There's less uncertainty in Wisconsin, where state Sen. Tom Tiffany has been the clear favorite to replace former Rep. Sean P. Duffy in the state's largest and most rural district. (Duffy retired early, citing health concerns with his youngest child, and later joined a lobbying firm.) Democrats nominated Tricia Zunker, a school board member in the district's biggest city, to fight for a seat they lost in the 2010 wave and had largely stopped competing in. Duffy's 2018 challenger has raised less than $125,000 for her race; Zunker has raised close to $500,000.


But Democrats, who used last month's statewide Supreme Court race to test their absentee ballot outreach program, are expecting a loss and watching mostly for the margin. The district, redrawn by Republicans nine years ago to shore up Duffy, has moved steadily to the right. Barack Obama carried it by eight points in his 2008 bid and lost it by three points in 2012. Hillary Clinton lost it by 21 points, and while no Democrat has fared that badly since, none has been able to carry it again. In that Supreme Court race, which Justice-elect Jill Karofsky won easily, she lost the 7th Congressional District by six points.

Zunker has run a do-no-harm campaign, with ads promising that she'll focus on "health care and jobs" while Tiffany would undo the Affordable Care Act. (Zunker's ads are among the first to tie that directly to covid-19, warning that people with preexisting conditions are "most at risk.") Tiffany's ads pitch him as the candidate who can "stand with President Trump to get people back to work," and earlier ads had argued that the president "needs proven reinforcements in Congress."
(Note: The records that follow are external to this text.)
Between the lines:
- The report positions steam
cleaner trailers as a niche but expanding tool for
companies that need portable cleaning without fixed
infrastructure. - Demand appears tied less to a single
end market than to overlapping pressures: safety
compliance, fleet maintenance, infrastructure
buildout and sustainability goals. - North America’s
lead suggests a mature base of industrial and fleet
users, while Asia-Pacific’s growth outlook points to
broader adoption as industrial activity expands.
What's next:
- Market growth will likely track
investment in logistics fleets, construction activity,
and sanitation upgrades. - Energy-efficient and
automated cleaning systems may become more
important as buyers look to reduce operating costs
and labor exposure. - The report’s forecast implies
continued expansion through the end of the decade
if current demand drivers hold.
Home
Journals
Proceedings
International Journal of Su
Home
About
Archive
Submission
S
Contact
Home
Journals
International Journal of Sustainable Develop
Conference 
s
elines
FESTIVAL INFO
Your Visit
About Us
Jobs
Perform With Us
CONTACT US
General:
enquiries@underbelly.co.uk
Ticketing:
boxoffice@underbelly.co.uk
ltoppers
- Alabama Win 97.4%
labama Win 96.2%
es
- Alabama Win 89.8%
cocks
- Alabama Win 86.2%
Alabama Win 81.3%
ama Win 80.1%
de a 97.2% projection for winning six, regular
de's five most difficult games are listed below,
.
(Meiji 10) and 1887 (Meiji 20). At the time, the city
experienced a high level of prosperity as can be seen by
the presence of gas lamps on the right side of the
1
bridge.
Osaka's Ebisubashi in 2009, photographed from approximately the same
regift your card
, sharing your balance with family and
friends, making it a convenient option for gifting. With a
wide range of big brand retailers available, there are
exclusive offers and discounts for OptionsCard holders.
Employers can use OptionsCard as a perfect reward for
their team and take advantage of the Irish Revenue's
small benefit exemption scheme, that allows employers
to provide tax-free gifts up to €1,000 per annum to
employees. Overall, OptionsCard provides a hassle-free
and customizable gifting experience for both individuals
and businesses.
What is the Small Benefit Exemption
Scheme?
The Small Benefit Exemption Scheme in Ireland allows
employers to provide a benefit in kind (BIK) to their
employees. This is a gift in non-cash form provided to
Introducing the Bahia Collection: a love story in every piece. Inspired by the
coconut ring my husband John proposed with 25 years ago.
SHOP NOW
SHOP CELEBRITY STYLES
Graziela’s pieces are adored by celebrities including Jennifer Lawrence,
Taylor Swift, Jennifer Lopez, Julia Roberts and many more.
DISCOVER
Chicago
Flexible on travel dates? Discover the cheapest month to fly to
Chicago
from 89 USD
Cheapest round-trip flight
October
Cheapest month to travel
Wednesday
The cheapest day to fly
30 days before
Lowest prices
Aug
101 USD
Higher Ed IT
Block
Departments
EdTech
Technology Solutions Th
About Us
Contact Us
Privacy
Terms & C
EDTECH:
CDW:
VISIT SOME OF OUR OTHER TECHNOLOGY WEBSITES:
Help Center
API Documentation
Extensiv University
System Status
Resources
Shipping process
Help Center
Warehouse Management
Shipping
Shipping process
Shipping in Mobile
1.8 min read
Heading into Tuesday, northwest Wisconsin looked like the Republican future, a rural area that has abandoned its old affection for Democrats. The California race looked like the Republican past: affordable exurbs where voters have left the party thanks to Trump. But Republicans could come out of both districts with wins, six months before they have to try to do it all over again, with the president himself on the ballot.